- [What is required]: Once the line holding "Beskrivelse" is found in the entries below, transcribe exactly every line up to and including the one holding "αντιλαμβάνεται πως η", but leave out the pictures.

[Dataset entries]

* * * * * * * * *

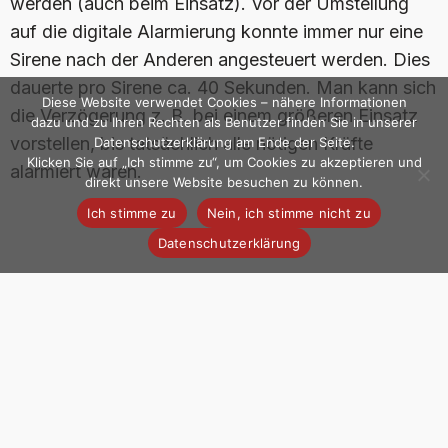
werden (auch beim Einsatz). Vor der Umstellung
auf die digitale Alarmierung konnte immer nur eine
Sirene nach der Anderen angesteuert werden. Dies
dauerte pro Sirene ca. 40 Sekunden. Man kann sich
Diese Website verwendet Cookies – nähere Informationen
die Verzögerung z. B. bei einem größeren Einsatz
dazu und zu Ihren Rechten als Benutzer finden Sie in unserer
vorstellen, bis tatsächlich alle nötigen Kräfte
Datenschutzerklärung am Ende der Seite.
Klicken Sie auf „Ich stimme zu“, um Cookies zu akzeptieren und
alarmiert waren.
direkt unsere Website besuchen zu können.
Ich stimme zu
Nein, ich stimme nicht zu
Datenschutzerklärung
Aktive Wehr
Einsatz
Übung
Related News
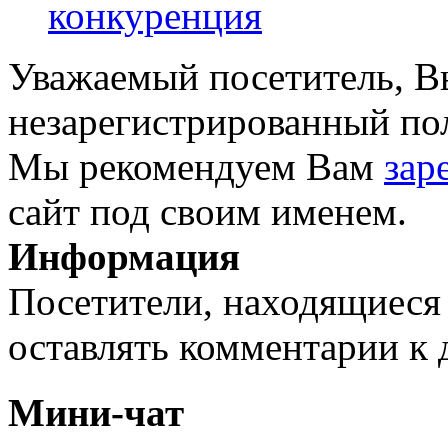
конкуренция
Уважаемый посетитель, Вы
незарегистрированный пол
Мы рекомендуем Вам
зар
сайт под своим именем.
Информация
Посетители, находящиеся
оставлять комментарии к 
Мини-чат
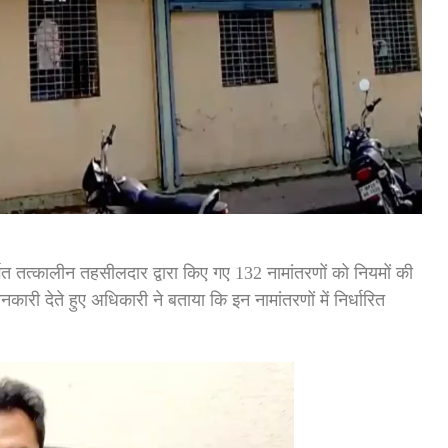
तत्कालीन तहसीलदार द्वारा किए गए 132 नामांतरणों को नियमों की
री देते हुए अधिकारी ने बताया कि इन नामांतरणों में निर्धारित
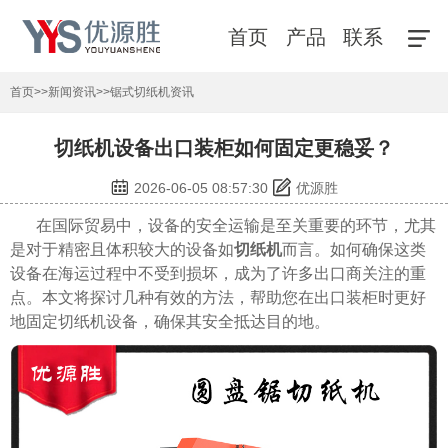
首页
产品
联系
首页
>>
新闻资讯
>>
锯式切纸机资讯
切纸机设备出口装柜如何固定更稳妥？
2026-06-05 08:57:30
优源胜
在国际贸易中，设备的安全运输是至关重要的环节，尤其
是对于精密且体积较大的设备如
切纸机
而言。如何确保这类
设备在海运过程中不受到损坏，成为了许多出口商关注的重
点。本文将探讨几种有效的方法，帮助您在出口装柜时更好
地固定切纸机设备，确保其安全抵达目的地。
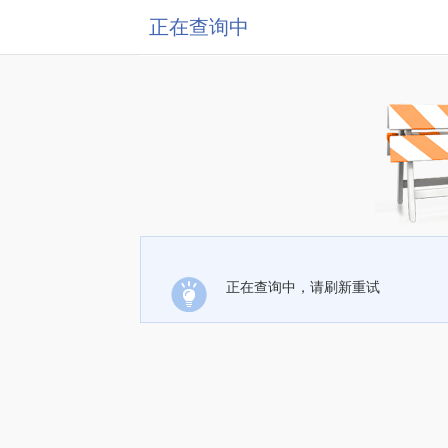
正在查询中
正在查询中，请刷新重试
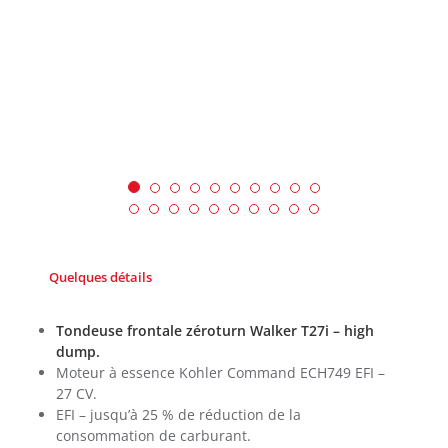
Quelques détails
Tondeuse frontale zéroturn Walker T27i – high
dump.
Moteur à essence Kohler Command ECH749 EFI –
27 CV.
EFI – jusqu’à 25 % de réduction de la
consommation de carburant.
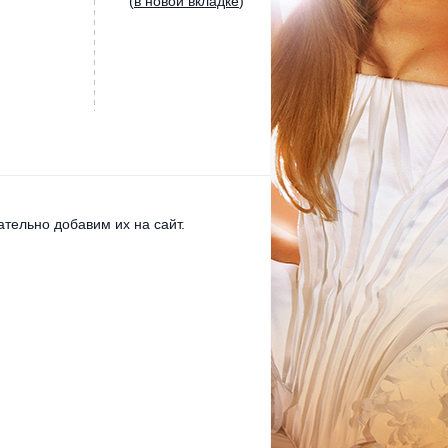
(
в новой вкладке
)
тельно добавим их на сайт.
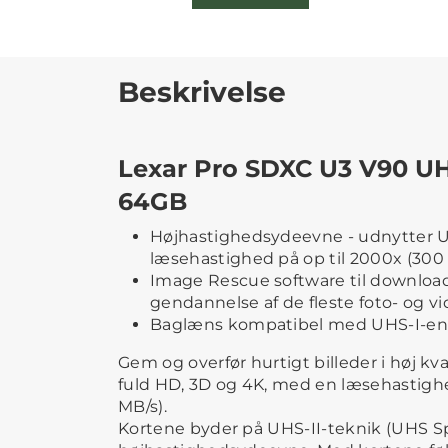
Beskrivelse
Lexar Pro SDXC U3 V90 U
64GB
Højhastighedsydeevne - udnytter UH
læsehastighed på op til 2000x (300
Image Rescue software til download
gendannelse af de fleste foto- og vi
Baglæns kompatibel med UHS-I-e
Gem og overfør hurtigt billeder i høj kva
fuld HD, 3D og 4K, med en læsehastighe
MB/s).
Kortene byder på UHS-II-teknik (UHS Spe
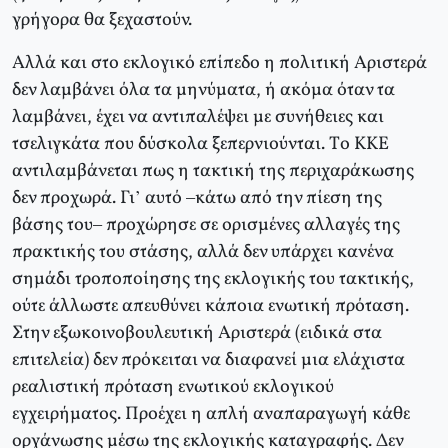
γρήγορα θα ξεχαστούν.
Aλλά και στο εκλογικό επίπεδο η πολιτική Αριστερά
δεν λαμβάνει όλα τα μηνύματα, ή ακόμα όταν τα
λαμβάνει, έχει να αντιπαλέψει με συνήθειες και
τσελιγκάτα που δύσκολα ξεπερνιούνται. Tο KKE
αντιλαμβάνεται πως η τακτική της περιχαράκωσης
δεν προχωρά. Γι’ αυτό –κάτω από την πίεση της
βάσης του– προχώρησε σε ορισμένες αλλαγές της
πρακτικής του στάσης, αλλά δεν υπάρχει κανένα
σημάδι τροποποίησης της εκλογικής του τακτικής,
ούτε άλλωστε απευθύνει κάποια ενωτική πρόταση.
Στην εξωκοινοβουλευτική Αριστερά (ειδικά στα
επιτελεία) δεν πρόκειται να διαφανεί μια ελάχιστα
ρεαλιστική πρόταση ενωτικού εκλογικού
εγχειρήματος. Προέχει η απλή αναπαραγωγή κάθε
οργάνωσης μέσω της εκλογικής καταγραφής. Δεν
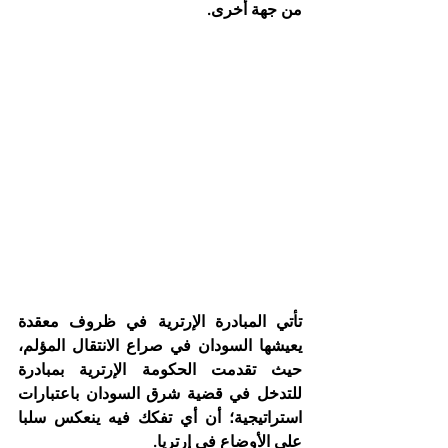
من جهة أخرى.
تأتي المبادرة الإرترية في ظروف معقدة 
يعيشها السودان في صراع الانتقال المؤلم، 
حيث تقدمت الحكومة الإرترية بمبادرة 
للتدخل في قضية شرق السودان باعتبارات 
استراتيجية؛ أن أي تفكك فيه ينعكس سلبا 
على الأوضاع في إرتريا.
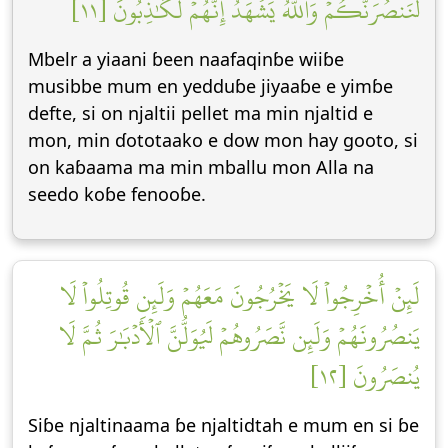
لَنَنصُرَنَّكُمۡ وَٱللَّهُ يَشۡهَدُ إِنَّهُمۡ لَكَٰذِبُونَ [١١]
Mbelr a yiaani ɓeen naafaqinɓe wiiɓe
musibbe mum en yedduɓe jiyaaɓe e yimɓe
defte, si on njaltii pellet ma min njaltid e
mon, min ɗototaako e dow mon hay gooto, si
on kaɓaama ma min mballu mon Alla na
seedo koɓe fenooɓe.
لَئِنۡ أُخۡرِجُواْ لَا يَخۡرُجُونَ مَعَهُمۡ وَلَئِن قُوتِلُواْ لَا
يَنصُرُونَهُمۡ وَلَئِن نَّصَرُوهُمۡ لَيُوَلُّنَّ ٱلۡأَدۡبَٰرَ ثُمَّ لَا
يُنصَرُونَ [١٢]
Siɓe njaltinaama ɓe njaltidtah e mum en si ɓe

* * * * * * * * *

- [Solution to this task]:
Beskrivelse
Lexar Pro SDXC U3 V90 U
64GB
Højhastighedsydeevne - udnytter UH
læsehastighed på op til 2000x (300
Image Rescue software til download
gendannelse af de fleste foto- og vi
Baglæns kompatibel med UHS-I-e
Gem og overfør hurtigt billeder i høj kva
fuld HD, 3D og 4K, med en læsehastighe
MB/s).
Kortene byder på UHS-II-teknik (UHS Spe
γρήγορα θα ξεχαστούν.
Aλλά και στο εκλογικό επίπεδο η πολιτική Αριστερά
δεν λαμβάνει όλα τα μηνύματα, ή ακόμα όταν τα
λαμβάνει, έχει να αντιπαλέψει με συνήθειες και
τσελιγκάτα που δύσκολα ξεπερνιούνται. Tο KKE
αντιλαμβάνεται πως η τακτική της περιχαράκωσης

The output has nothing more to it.